Rediscovering my creativity (and the streets) through film

Slow photography for fast times.

Rediscovering my creativity (and the streets) through film

I distinctly remember the moment when I got a really strong sense that there was some creativity in me that I needed to find a way to bring to the surface. It was in Paris last summer, on holiday. I had brought along my old film camera (Canon EOS 300v) and decided to stick a roll of film in it and see what happened.

I don't know quite why I decided to bring my film camera. I have a perfectly good digital SLR, but the truth is that I hadn't picked it up with any real purpose for years. I had gravitated—like most of the population—to taking pictures with my iPhone. There are countless random iPhone photos over the years which, if I'm being honest, I never really looked at once I'd taken them.

It's a strange paradox: we feel the need to pull out our phone and photograph something to remember a moment or a place, but we rarely actually go back and review the pictures we've taken. This paradox had been bothering me for a while, and I got thinking about when I first picked up a film camera when I was younger, took some shots, sent them off to be developed, and was forced to wait to get the pictures back. Just the time that whole process took seems so alien to today's culture of instant gratification.

So I decided to pack the film camera for Paris.

Cliché of clichés—it was when I was up the Eiffel Tower that I had my creative moment. Camera in hand, I found myself thinking beyond capturing the spectacular view of the Paris cityscape and considering how I could use the camera as a creative tool to take photos that were interesting, artistic, different. How could I capture a view that millions have seen in a more expressive way?

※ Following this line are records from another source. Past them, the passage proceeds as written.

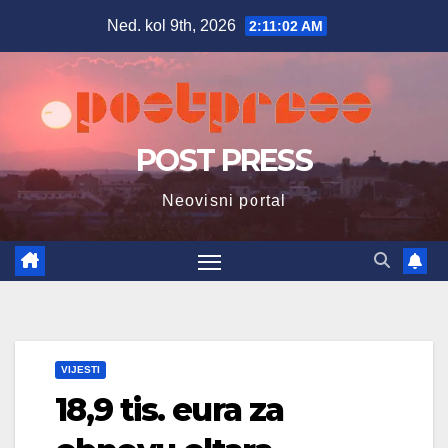
Skip
Ned. kol 9th, 2026
2:11:03 AM
to
content
POST PRESS
Neovisni portal
VIJESTI
18,9 tis. eura za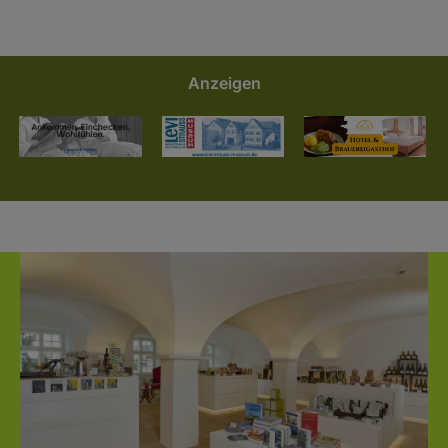
Anzeigen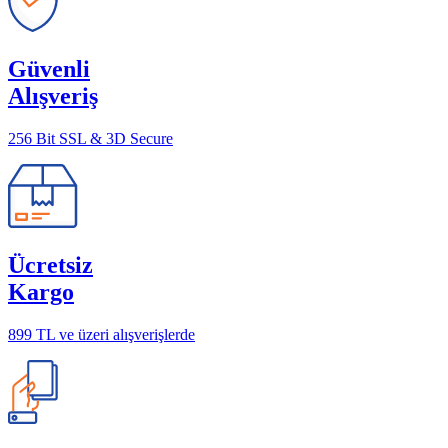
Güvenli
Alışveriş
256 Bit SSL & 3D Secure
Ücretsiz
Kargo
899 TL ve üzeri alışverişlerde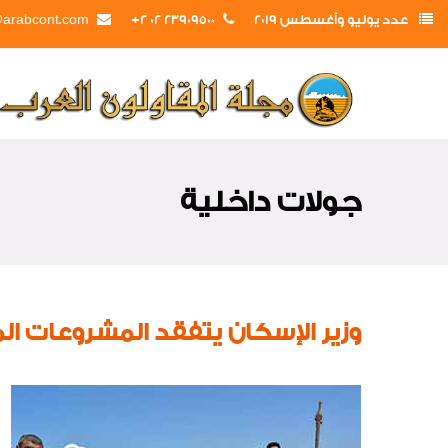
عدد يوليو وأغسطس 2019
23909500 02 2+
@arabcont.com
جولات داخلية
وزير الإسكان يتفقد المشروعات ال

And that's where it started.

It's taken me a few months and navigation through some really busy periods in my day job, but I now feel like I have the headspace to pick up my camera, go out into the world, and give free rein to my creativity.

A day in Soho

In this first post, I'm sharing three photos I took a few weeks ago walking in the rain in Soho. Why these and not some from Paris? Two reasons: First, I need to find those Paris negatives to rescan them! Second, Soho was my first real day out as a photographer. In Paris I was a tourist with a film camera; in Soho I was a photographer.

I love the aesthetic of these shots. There's something about black and white photography—the murky, gloomy light and reflections on a rainy day—that gives these pictures a really atmospheric quality. The grain of the film (Ilford XP2 400 ISO) elevates the cinematic quality even more.

The first shot probably isn't as well-focused as it could be, but I took time waiting for someone to pass at the right point in front of the arched gateway, and I'm pleased with the overall effect. The second shot doesn't have much going on, but I like the lines the bollards create and how reflections subtly add to the frame. For the third shot, I couldn't resist waiting for a person with an umbrella to pass through the tunnel—the tunnel provides beautiful framing.

I had a lovely day in the rain. There was something immensely peaceful and therapeutic about walking around with a camera—rather than a smartphone—in my hand. Watching, observing, really seeing the life taking place in these rainy streets. I spent a whole day walking around and must have looked at my phone for maybe a few minutes just to catch up on messages. I distinctly remember sleeping more soundly than I'd done in ages that evening—tired from walking, my brain spent from taking everything in and creating in a way it wasn't used to.

Streetscapes, not streets

I'm drawn to photograph streets, but I'm not sure I see myself as a street photographer. I'm more interested in how old and new converge in urban environments, how people interact with our busy streets, squares and buildings, how different neighborhoods have distinct architectural characters and feels. More streetscapes than street photography.

I've called this newsletter "Frame and Grain" because I think it perfectly captures the photographic process—finding that unique way to frame a shot, tell a story through a picture, convey a moment, and imprint that moment into the grain and silver halide of film forever. A perfectly analog process for our uber-digital times. Slow photography for fast times.

Every week I plan to share a few pictures and the story behind them—why, what, how, and when. And how I'm rediscovering my creative side at the ripe old age of 51, a creativity that I feared a corporate career had driven out of me.

I'm not sure where this creative journey will lead, but I know I want to document it honestly—the successes, the failures, the moments when things work perfectly and everything comes together, and the moments when they don't quite work. I'd love for you to come along for the ride.